Scale

Quickstart

This document covers the steps required to get Scale up and running quickly using DC/OS as the underlying cluster OS and packaging system. If you already have a DC/OS cluster, you can go straight to step 2.

Step 1

First, you need to setup a DC/OS cluster. This can be accomplished locally, on-premise or in a cloud deployment. We recommend using a cloud deployment as these will be the quickest and most flexible for scaling up to test experimental workloads.

Complete installation instructions for your chosen deployment can be found here.

Step 2

Install pre-requisite packages. Scale requires Elasticsearch to be available, with Marathon-LB being optional for external Scale API exposure. Elasticsearch is not required to be running internal to the DC/OS cluster, but this is the simplest way to get up and running.

Browse to the DC/OS Admin UI. From the left navigation, select Universe. Search for Elasticsearch, click Install and Install Package to install with defaults. Search for and install Marathon-LB, as well, if public Scale API exposure is desired. Once these installs have been launched, use the left navigation to select Services. Wait for Elasticsearch to deploy and scale to 4 running tasks before proceeding to the next step.

Step 3

Install the Scale package. The Scale package will install all required components, save for external dependency on Elasticsearch. This default is not recommended for a production deployment, but will get you up and running quickly to experiment with the Scale system. The primary recommendation is to use an externally managed Postgres database for Scale state persistence. This can be accomplished by specifying the database connection information during installation. A user name with ownership to an existing database containing the PostGIS extension is the only requirement.

Browse to the DC/OS Admin UI. From the left navigation, select Universe. Search for Scale, click Install and Install Package to install with defaults. If wishing to customize the virtual host for public exposure, Elasticsearch being used or the database host, select the Advanced Installation link instead of Install Package.

It will take a few minutes for the deployment to finish. Check the Services pane of the DC/OS Admin UI for a status display. When complete, you'll see scale, scale-fluentd and scale-webserver tasks in healthy states.

NOTE: the following dcos-admin string must be replaced with the address of your DC/OS Admin UI.

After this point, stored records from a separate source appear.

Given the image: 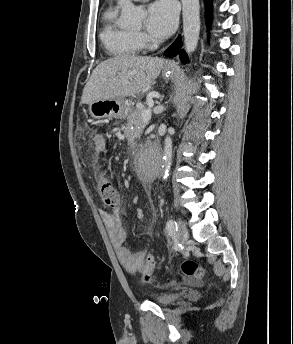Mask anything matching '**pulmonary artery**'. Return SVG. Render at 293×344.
Masks as SVG:
<instances>
[{
  "mask_svg": "<svg viewBox=\"0 0 293 344\" xmlns=\"http://www.w3.org/2000/svg\"><path fill=\"white\" fill-rule=\"evenodd\" d=\"M118 1H123V0H118ZM136 1H145V0H136Z\"/></svg>",
  "mask_w": 293,
  "mask_h": 344,
  "instance_id": "1",
  "label": "pulmonary artery"
}]
</instances>
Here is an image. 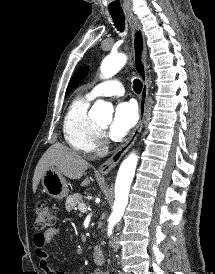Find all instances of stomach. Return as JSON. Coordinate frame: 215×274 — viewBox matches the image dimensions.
I'll list each match as a JSON object with an SVG mask.
<instances>
[{"mask_svg": "<svg viewBox=\"0 0 215 274\" xmlns=\"http://www.w3.org/2000/svg\"><path fill=\"white\" fill-rule=\"evenodd\" d=\"M43 189L56 199H63L68 195V184L64 177L55 170L48 168L41 178Z\"/></svg>", "mask_w": 215, "mask_h": 274, "instance_id": "1", "label": "stomach"}]
</instances>
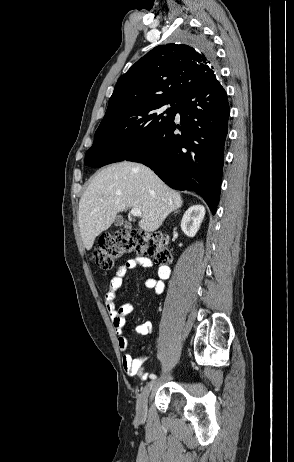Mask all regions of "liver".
Masks as SVG:
<instances>
[{
    "mask_svg": "<svg viewBox=\"0 0 294 462\" xmlns=\"http://www.w3.org/2000/svg\"><path fill=\"white\" fill-rule=\"evenodd\" d=\"M182 204L181 195L148 167L127 161L112 164L93 178L79 201L78 220L84 247L91 250L95 238L127 208L140 209L139 227L154 232Z\"/></svg>",
    "mask_w": 294,
    "mask_h": 462,
    "instance_id": "obj_1",
    "label": "liver"
}]
</instances>
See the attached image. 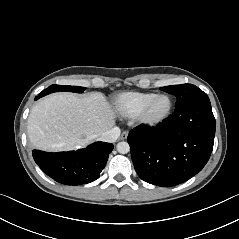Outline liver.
I'll return each mask as SVG.
<instances>
[{
    "label": "liver",
    "mask_w": 239,
    "mask_h": 239,
    "mask_svg": "<svg viewBox=\"0 0 239 239\" xmlns=\"http://www.w3.org/2000/svg\"><path fill=\"white\" fill-rule=\"evenodd\" d=\"M116 112L100 92L55 93L33 106L28 117L32 145L47 151L84 147L115 124Z\"/></svg>",
    "instance_id": "obj_1"
}]
</instances>
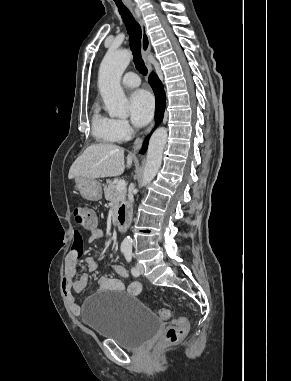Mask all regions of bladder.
I'll return each mask as SVG.
<instances>
[{"label": "bladder", "instance_id": "obj_1", "mask_svg": "<svg viewBox=\"0 0 291 381\" xmlns=\"http://www.w3.org/2000/svg\"><path fill=\"white\" fill-rule=\"evenodd\" d=\"M82 320L101 338L116 341L121 347H144L161 327V321L135 295L108 297L98 293L86 301Z\"/></svg>", "mask_w": 291, "mask_h": 381}]
</instances>
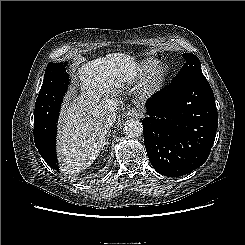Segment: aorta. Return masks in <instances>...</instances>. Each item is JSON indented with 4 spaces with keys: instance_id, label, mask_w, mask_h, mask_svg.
<instances>
[{
    "instance_id": "762f6f07",
    "label": "aorta",
    "mask_w": 245,
    "mask_h": 245,
    "mask_svg": "<svg viewBox=\"0 0 245 245\" xmlns=\"http://www.w3.org/2000/svg\"><path fill=\"white\" fill-rule=\"evenodd\" d=\"M123 130L127 136L134 138L142 134L143 126L138 120L129 119L125 122Z\"/></svg>"
}]
</instances>
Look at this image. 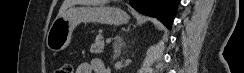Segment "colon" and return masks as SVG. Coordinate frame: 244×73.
<instances>
[{
	"label": "colon",
	"instance_id": "5ec220e1",
	"mask_svg": "<svg viewBox=\"0 0 244 73\" xmlns=\"http://www.w3.org/2000/svg\"><path fill=\"white\" fill-rule=\"evenodd\" d=\"M56 73H73V63L64 62L58 69Z\"/></svg>",
	"mask_w": 244,
	"mask_h": 73
}]
</instances>
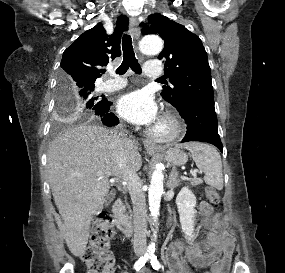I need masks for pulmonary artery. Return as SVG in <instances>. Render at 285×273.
Instances as JSON below:
<instances>
[{"label":"pulmonary artery","mask_w":285,"mask_h":273,"mask_svg":"<svg viewBox=\"0 0 285 273\" xmlns=\"http://www.w3.org/2000/svg\"><path fill=\"white\" fill-rule=\"evenodd\" d=\"M144 72L147 76L157 78L163 74V69L157 61L146 62L144 66ZM127 85V81L124 79L115 78L113 70L108 71V78L104 80L99 86L98 90L112 92L122 89Z\"/></svg>","instance_id":"pulmonary-artery-1"}]
</instances>
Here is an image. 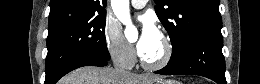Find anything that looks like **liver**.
Returning <instances> with one entry per match:
<instances>
[{
	"mask_svg": "<svg viewBox=\"0 0 260 84\" xmlns=\"http://www.w3.org/2000/svg\"><path fill=\"white\" fill-rule=\"evenodd\" d=\"M157 79V76L120 74L112 68L88 66L72 71L59 84H153Z\"/></svg>",
	"mask_w": 260,
	"mask_h": 84,
	"instance_id": "obj_1",
	"label": "liver"
}]
</instances>
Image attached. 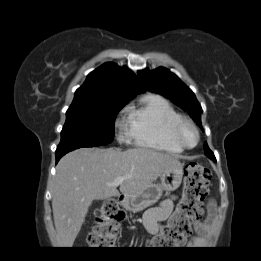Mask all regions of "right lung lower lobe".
<instances>
[{"instance_id":"obj_1","label":"right lung lower lobe","mask_w":261,"mask_h":261,"mask_svg":"<svg viewBox=\"0 0 261 261\" xmlns=\"http://www.w3.org/2000/svg\"><path fill=\"white\" fill-rule=\"evenodd\" d=\"M96 146H100V145H96ZM90 147H94V146H90ZM76 149H78V148H76ZM72 150H75V149H68V150H61V151H58V150H56V163L59 161V159L63 156V155H65L66 153H68V152H70V151H72Z\"/></svg>"}]
</instances>
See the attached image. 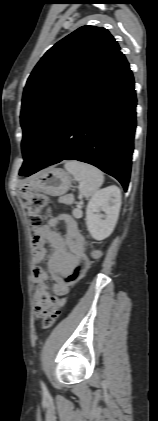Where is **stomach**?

The Scale UI can be found at http://dcos-admin/service/scale/.

Step 4

Create example job and process sample data. The Scale system is designed to allow processing on any type of data stored as discrete objects - this can be either files from network volumes or object storage, such as AWS S3. Scale is primarily focused on processing of data in a monitoring mode as it arrives. Reference Scale architecture and algorithm integration documentation for an in-depth overview of these topics.

Step 4.1

The provided example is specific to AWS Simple Storage Service (S3) processing and for brevity uses the AWS CLI to configure needed AWS resources. This does not require Scale to be running within AWS, merely that you provide Scale the credentials to access. NOTE: In a production AWS environment, IAM roles applied to instances are strongly preferred over use of Access Keys associated with IAM users. At present, Scale provides no protection for AWS Secret Keys, so any public access to the UI / API will reveal the API keys.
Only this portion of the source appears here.